Sa définition théorique se construit avec les Lumières, qui font émerger le couple liberté-égalité et son pendant politique, la démocratie, et économique, le marché libre.

Ce qui caractérise donc l’homme moderne c’est son désengagement du social, la déliaison qui s’opère avec un environnement apaisé et dédramatisé. La liberté progresse et va de pair avec un abaissement des tensions.

Mais cela a un prix : cette liberté renvoie chacun à un colloque avec lui-même, un rapport de soi à soi que le social ne vient plus définir et réguler. C’est là qu’apparaît cette « altérité interne » que nous citions, terme paradoxal qui définit bien l’aspect troublant de cette autonomie.

Elle existe au risque d’une confrontation à un vide anxiogène. Dans «  La démocratie contre elle-même, Marcel Gauchet observe que «  le névrosé classique et la lutte des classes organisée disparaissent de concert ».Serait-ce pour laisser place à cet « homme sans gravité » que décrit Charles Melman dans son ouvrage éponyme, sujet qui présente ce que d’autres désignent sous la forme du Narcisse, personnalité en voie d’expansion ?

 

Le travail demeure néanmoins le lieu d’une rencontre avec l’autre, un autre qui ne peut s’éviter comme cela est possible dans les autres lieux sociaux d’une société moderne.

Ceux-ci, aussi présents soient-ils encore, famille, église, partis, syndicats , associations, restent des lieux d’adhésion soumis à la volonté individuelle.

Le travail lui est un lieu où l’évitement est difficile, surtout le travail salarié, car la liberté s’y trouve d’emblée hypothéquée.

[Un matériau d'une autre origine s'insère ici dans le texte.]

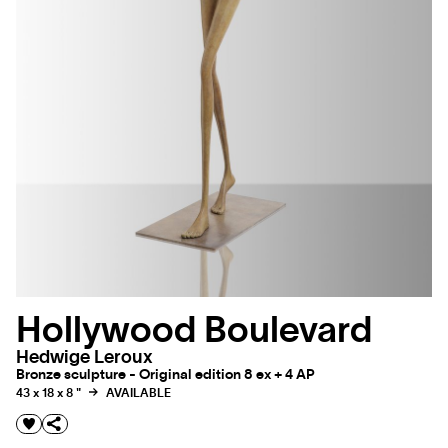
Hollywood Boulevard
Hedwige Leroux
Bronze sculpture - Original edition 8 ex + 4 AP
43 x 18 x 8 "
AVAILABLE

Là le « soi à soi » ne peut éviter le « soi à l’autre » dans un univers souvent contraint.

Et cette contrainte pose en soi problème car elle ne renvoie plus à un cadre symbolique d’ordre supérieur qui en soutiendrait la légitimité, et surtout le sens. Cette contrainte peut apparaître dès lors comme insoutenable, pour peu que le cadre du travail connaisse des tensions ou des bouleversements, car privative de liberté et incapable de se justifier d’elle-même. Renvoyé à un « soi à soi » anxiogène, sans possibilité de recours à un étayage social qui s’est évanoui, le sujet du travail voit alors monter sa souffrance.